* ABOUT THIS TASK *
What lines in the entries hold the string "Beam"? List them.

* INFORMATION SHOWN *
####################
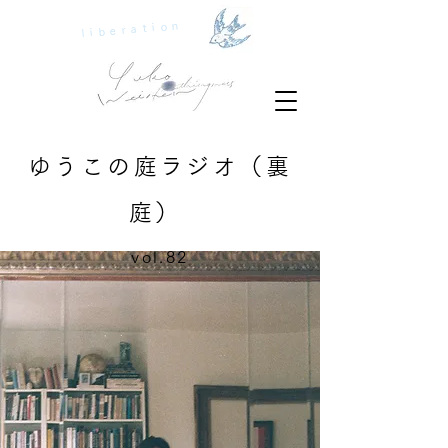
liberation
ゆうこの庭ラジオ（裏
庭）
vol.82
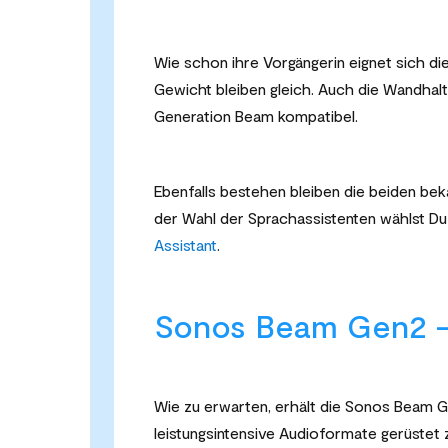
Wie schon ihre Vorgängerin eignet sich d
Gewicht bleiben gleich. Auch die Wandhal
Generation Beam kompatibel.
Ebenfalls bestehen bleiben die beiden be
der Wahl der Sprachassistenten wählst Du
Assistant
.
Sonos Beam Gen2 –
Wie zu erwarten, erhält die Sonos Beam G
leistungsintensive Audioformate gerüstet 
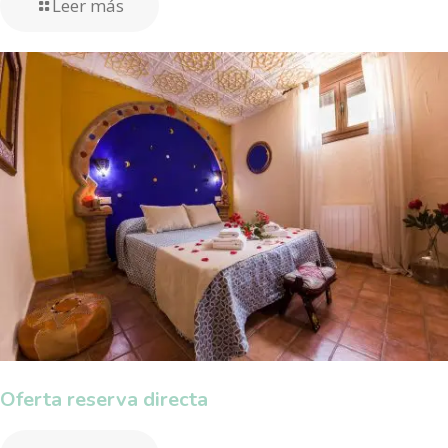
Leer más
Oferta reserva directa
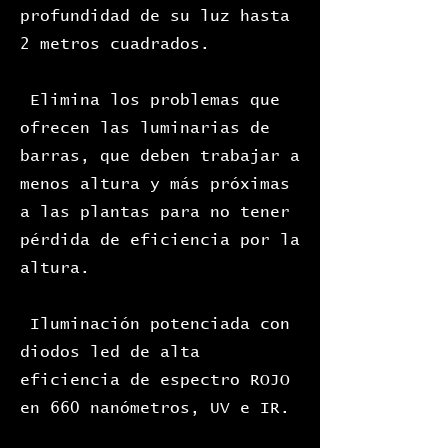
profundidad de su luz hasta
2 metros cuadrados.
Elimina los problemas que
ofrecen las luminarias de
barras, que deben trabajar a
menos altura y más próximas
a las plantas para no tener
pérdida de eficiencia por la
altura.
Iluminación potenciada con
diodos led de alta
eficiencia de espectro ROJO
en 660 nanómetros,
UV e IR.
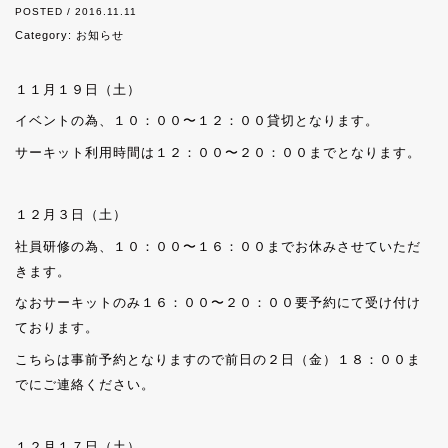
POSTED / 2016.11.11
Category:
お知らせ
１１月１９日（土）
イベントの為、１０：００〜１２：００貸切となります。
サーキット利用時間は１２：００〜２０：００までとなります。
１２月３日（土）
社員研修の為、１０：００〜１６：００までお休みさせていただ
きます。
なおサーキットのみ１６：００〜２０：００要予約にて受け付け
ております。
こちらは事前予約となりますので前日の２日（金）１８：００ま
でにご連絡ください。
１２月１７日（土）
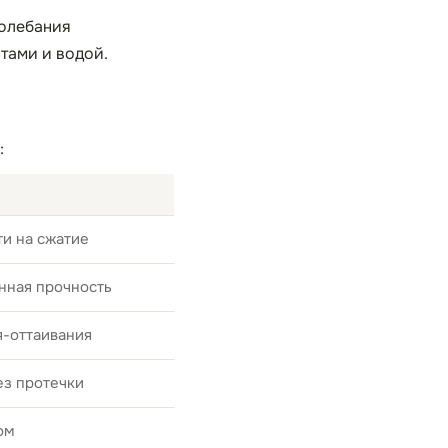
колебания
тами и водой.
:
и на сжатие
нная прочность
я-оттаивания
ез протечки
ом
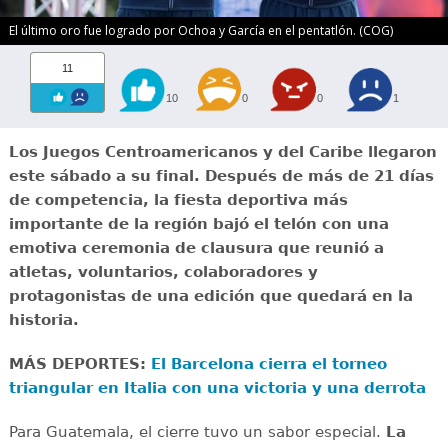
El último oro fue logrado por Ochoa y García en el pentatlón. (COG)
11
10
0
0
1
Los Juegos Centroamericanos y del Caribe llegaron
este sábado a su final. Después de más de 21 días
de competencia, la fiesta deportiva más
importante de la región bajó el telón con una
emotiva ceremonia de clausura que reunió a
atletas, voluntarios, colaboradores y
protagonistas de una edición que quedará en la
historia.
MÁS DEPORTES:
El Barcelona cierra el torneo
triangular en Italia con una victoria y una derrota
Para Guatemala, el cierre tuvo un sabor especial.
La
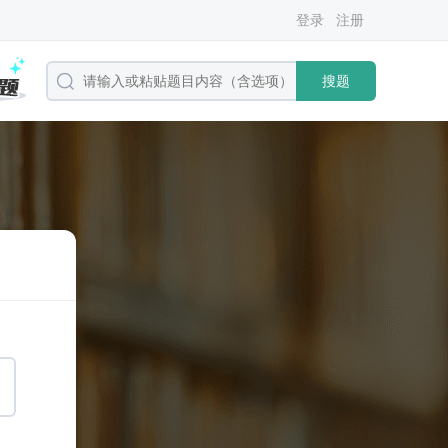
登录
注册
搜题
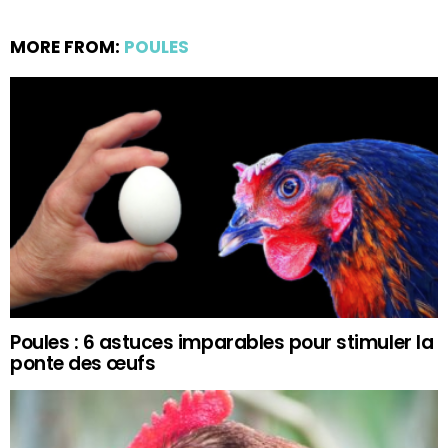
MORE FROM:
POULES
Poules : 6 astuces imparables pour stimuler la
ponte des œufs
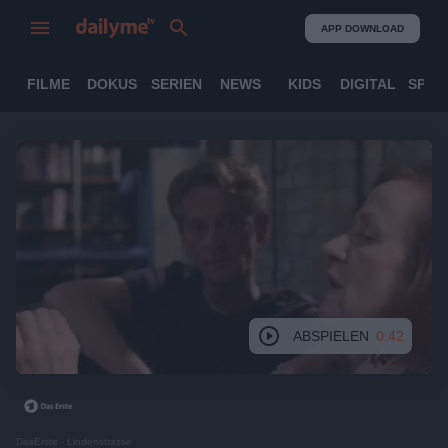
APP DOWNLOAD
FILME
DOKUS
SERIEN
NEWS
KIDS
DIGITAL
SPOR
ABSPIELEN
0:42
DasErste - Lindenstrasse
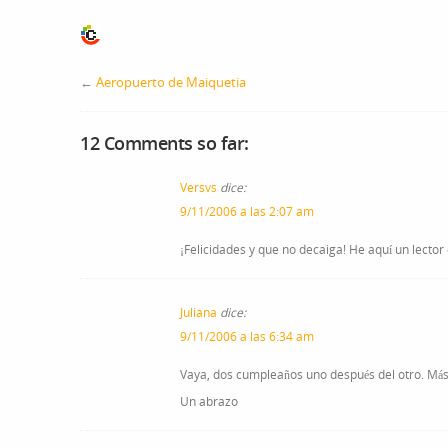
←
Aeropuerto de Maiquetia
12 Comments so far:
Versvs
dice:
9/11/2006 a las 2:07 am
¡Felicidades y que no decaiga! He aquí un lecto
Juliana
dice:
9/11/2006 a las 6:34 am
Vaya, dos cumpleaños uno después del otro. Más f
Un abrazo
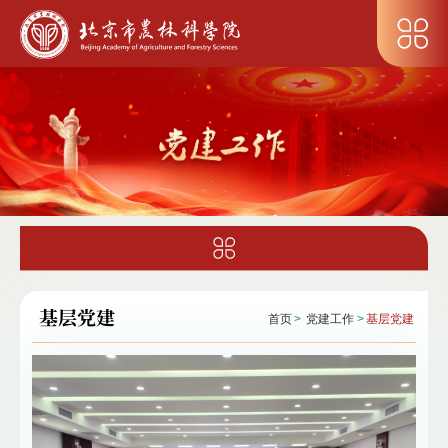
基层党建
首页
>
党建工作
>
基层党建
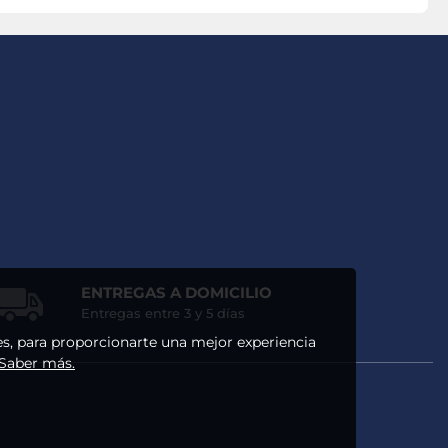
ENTREGAS A DOMICILIO
Entregas entre 3 y 5 días
ses, para proporcionarte una mejor experiencia
 Saber más.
####################
* EXPECTED ANSWER *
Generation Beam kompatibel.
Sonos Beam Gen2 –
Wie zu erwarten, erhält die Sonos Beam G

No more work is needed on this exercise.